The sale to Host would account for about 40% of the rooms Starwood owns, but Starwood would continue to manage most of the properties that Host was buying for the next 40 years. Host would pay Starwood management fees, an arrangement that is usually more profitable for lodging companies than owning their own hotels, said William Crow, a lodging analyst with Raymond Jones & Associates.

Starwood Chief Executive Steven J. Heyer said shedding the real estate would allow the company to focus on selling its brands to customers who included younger guests and people seeking upscale amenities. Westin, for example, offers its plush “Heavenly Bed,” which has fine sheets and bedding, an idea that has been copied by other hotel companies.

The sale would accelerate “Starwood’s transition from a real estate company with some hotel brands to a consumer lifestyle company with a branded hotel portfolio at its core,” Heyer said.

For Host, a real estate investment trust that split off from Marriott in the 1990s, the purchase would make it the largest lodging company in the country and the sixth-largest public REIT, with an enterprise value of about $16 billion.

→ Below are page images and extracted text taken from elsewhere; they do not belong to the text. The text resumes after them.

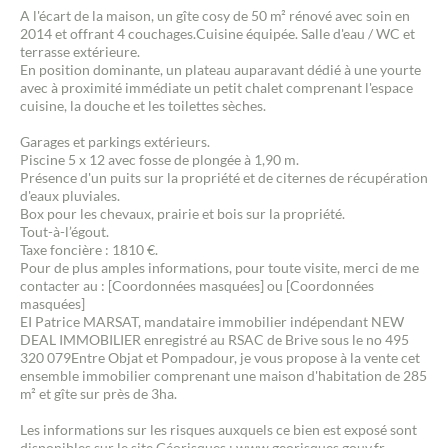
A l'écart de la maison, un gîte cosy de 50 m² rénové avec soin en
2014 et offrant 4 couchages.Cuisine équipée. Salle d'eau / WC et
terrasse extérieure.
En position dominante, un plateau auparavant dédié à une yourte
avec à proximité immédiate un petit chalet comprenant l'espace
cuisine, la douche et les toilettes sèches.
Garages et parkings extérieurs.
Piscine 5 x 12 avec fosse de plongée à 1,90 m.
Présence d'un puits sur la propriété et de citernes de récupération
d'eaux pluviales.
Box pour les chevaux, prairie et bois sur la propriété.
Tout-à-l’égout.
Taxe foncière : 1810 €.
Pour de plus amples informations, pour toute visite, merci de me
contacter au : [Coordonnées masquées] ou [Coordonnées
masquées]
EI Patrice MARSAT, mandataire immobilier indépendant NEW
DEAL IMMOBILIER enregistré au RSAC de Brive sous le no 495
320 079Entre Objat et Pompadour, je vous propose à la vente cet
ensemble immobilier comprenant une maison d'habitation de 285
m² et gîte sur près de 3ha.
Les informations sur les risques auxquels ce bien est exposé sont
disponibles sur le site Géorisques : www.georisques.gouv.fr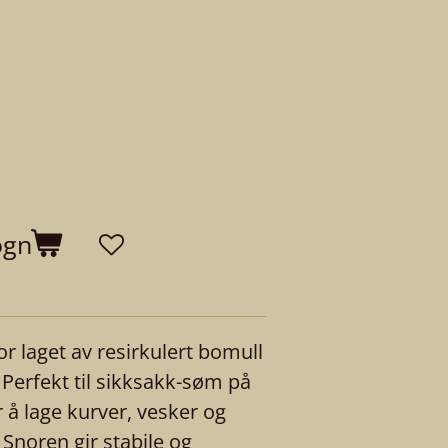
ogn
or laget av resirkulert bomull
Perfekt til sikksakk-søm på
 å lage kurver, vesker og
 Snoren gir stabile og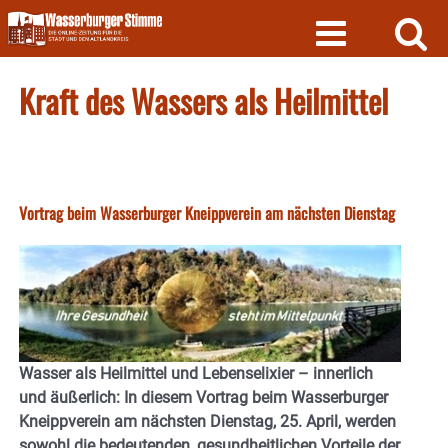
Skip
to
content
Kraft des Wassers als Heilmittel
Vortrag beim Wasserburger Kneippverein am nächsten Dienstag
Wasser als Heilmittel und Lebenselixier – innerlich
und äußerlich: In diesem Vortrag beim Wasserburger
Kneippverein am nächsten Dienstag, 25. April, werden
sowohl die bedeutenden, gesundheitlichen Vorteile der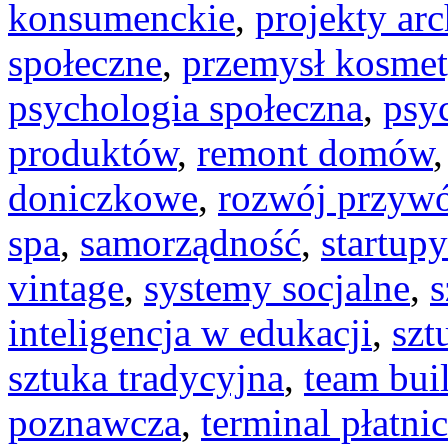
konsumenckie
,
projekty arc
społeczne
,
przemysł kosme
psychologia społeczna
,
psy
produktów
,
remont domów
doniczkowe
,
rozwój przyw
spa
,
samorządność
,
startup
vintage
,
systemy socjalne
,
s
inteligencja w edukacji
,
szt
sztuka tradycyjna
,
team bui
poznawcza
,
terminal płatni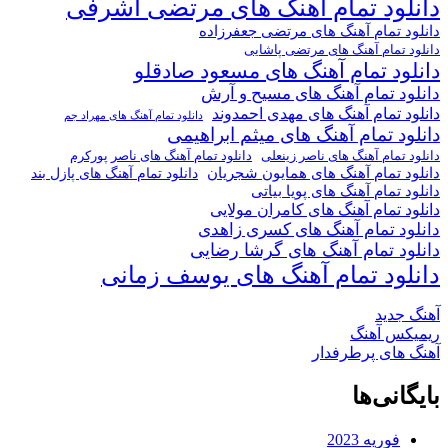
دانلود تمام آهنگ های مرتضی اشرفی
دانلود تمام آهنگ های مرتضی جعفرزاده
دانلود تمام آهنگ های مرتضی پاشایی
دانلود تمام آهنگ های مسعود صادقلو
دانلود تمام آهنگ های مسیح و آرش
دانلود تمام آهنگ های مهدی احمدوند
دانلود تمام آهنگ های مهراد جم
دانلود تمام آهنگ های میثم ابراهیمی
دانلود تمام آهنگ های ناصر پورکرم
دانلود تمام آهنگ های ناصر زینعلی
دانلود تمام آهنگ های همایون شجریان
دانلود تمام آهنگ های پازل بند
دانلود تمام آهنگ های پویا بیاتی
دانلود تمام آهنگ های کامران مولایی
دانلود تمام آهنگ های کسری زاهدی
دانلود تمام آهنگ های گرشا رضایی
دانلود تمام آهنگ های یوسف زمانی
آهنگ جدید
ریمیکس آهنگ
آهنگ های پرطرفدار
بایگانی‌ها
فوریه 2023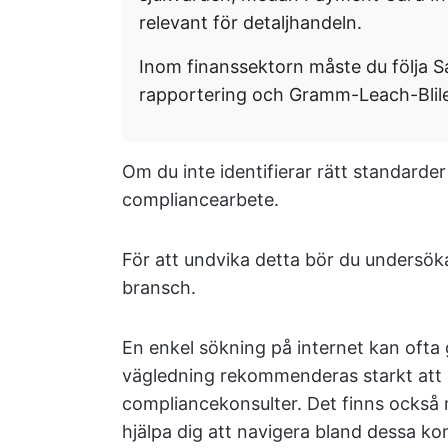
relevant för detaljhandeln.
Inom finanssektorn måste du följa S
rapportering och Gramm-Leach-Blile
Om du inte identifierar rätt standarder 
compliancearbete.
För att undvika detta bör du undersöka
bransch.
En enkel sökning på internet kan ofta 
vägledning rekommenderas starkt att 
compliancekonsulter. Det finns ocks
hjälpa dig att navigera bland dessa ko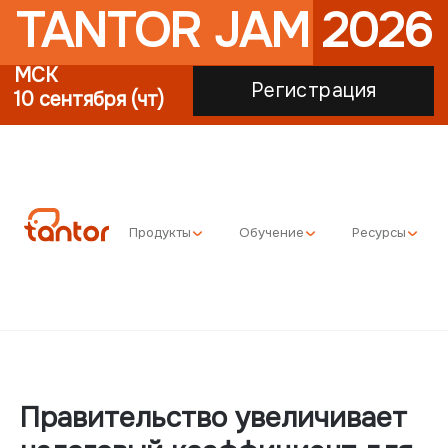
TANTOR JAM 2026
МСК
Регистрация
10 сентября (чт)
Продукты
Обучение
Ресурсы
Правительство увеличивает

It would also broaden the brand names Host owns. Currently, 70% of Host’s properties are Marriott brands. After the deal closes, which is expected in the first quarter of 2006, Marriott properties would represent only about 50% of Host’s holdings. It would also give the company a total of 145 upscale and luxury hotels under 17 brands and in nine countries.

As a result of the greater diversity of brands, the company would change its name, dropping the “Marriott” to become Host Hotels & Resorts.